迷うことなく、抗うことなく
「それって前に言ってた妖力のことだろう?」
「関係がないとは言えないけど、少し違う」
すると神月は教室の窓を開けると親指と人差し指で丸を作った状態で咥えると、ピーと音を出す。そして教会で祈りを捧げるシスターのように胸の前で手を組む。
「争うことなくここに来い」
そうするとふわっと白い布が入り込んだかと思うと、一瞬にしてまるでウエディングの新郎の様な白いスーツを着た人の姿へと変わる。
「お呼びいただき光栄です。
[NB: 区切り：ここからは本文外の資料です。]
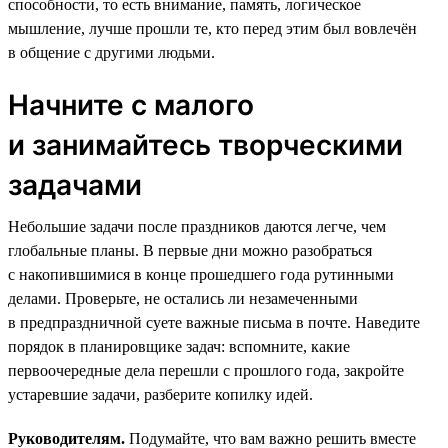
способности, то есть внимание, память, логическое
мышление, лучше прошли те, кто перед этим был вовлечён
в общение с другими людьми.
Начните с малого
и занимайтесь творческими
задачами
Небольшие задачи после праздников даются легче, чем
глобальные планы. В первые дни можно разобраться
с накопившимися в конце прошедшего года рутинными
делами. Проверьте, не остались ли незамеченными
в предпраздничной суете важные письма в почте. Наведите
порядок в планировщике задач: вспомните, какие
первоочередные дела перешли с прошлого года, закройте
устаревшие задачи, разберите копилку идей.
Руководителям.
Подумайте, что вам важно решить вместе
マドモアゼル」
と神月の右手を取るとその場に跪き手の甲にキスをする。
「来てくれてありがとう」
「貴方様のお呼びとなればいついかなる時でも参りますよ」
神月はありがとうともう一度言うと、こちらを振り返る。
「あまりここに長湯するのはまずい。そろそろ見回りの人が来る。その前に一度場所を移動する」
「なら早くこの教室から出なきゃ」
俺は反射的に踵を返すと、ぐっと手首を掴まれる。
「どこに行くつもり」
「どこにって、見回りが来るんだろ?だから教室から出なきゃいけないだろ」
「このお方まさかこの僕の存在に気づいていないのですか」
能無しだと言いたそうな顔で言ってくる。
「確かにこの教室から出るが、校舎の中は通らない」
来た道を辿らずにどう戻るというのだろう。
まさか、飛び降り?
「貴女様を乗せるのは造作もないこと。ただ野郎は……」
「あまり時間がない。一、お願い」
「麗しき美女のお願いを無下にするほど心がないやつではないので今回は特別ですよ?」
「ありがとう」
神月にそう言われると再び一枚の布に姿を変える。それはまるで狐川の変幻の能力のように姿を変えてみせた。
「また、このパターンかよ」
「さ、時間がない早く二人の乗って」
ん?こいつ今乗るって言わなかったか。
そんなことを思っている間に、俺は狐川に手を引っ張られながら乗り込む。その後に神月が続き窓を閉める。
「月宮はどうするんだよ!このままじゃまずいだろ」
「これは白雪の能力による幻影。だから大丈夫」
「白雪なんてどこにもいないぞ」
「彼女なら校門のところで市川さんと一緒にいるから大丈夫」
一度悪霊に襲われているから一応の護衛のためなのだろう。俺は後ろ髪引かれる思いで狐川に続いて教室を出る。そして、最後の神月は窓を閉めると鍵の真上に手を抑える。
「隔てるものを歪ませ、通り人を拒まず届け」
神月の手の中からは一本の線がスッと伸び窓を突き抜け鍵に引っかかる。
すると、引っ張ってもいないはずなのにカチャンと降りて施錠された。
「一、稲荷神社に向けてお願い」
「かしこまりました、マドモアゼル」
そうすると、昔夢見た魔法の絨毯のような感じの幅のない薄っぺらい布切れが稲荷神社へと進みだす。
「これ、落ちたりとかしないよな?」
「あれ?大神って高いとこ苦手だっけ?」
すると新しいイタズラを覚えた子供のように狐川は口角を上げて、俺の背中にスッと手が伸びて段々と見えていなかった空からの真下の景色が見えてくる。
「おい!ばか、ふざけんな!狐川お前後で覚えてろよ」
「あれ?大神くんは高いところがそんなにも怖いのかな?」
「んなわけねぇだろ!」
久しぶりに浴びた夜風は温もりを感じないほど冷たかった。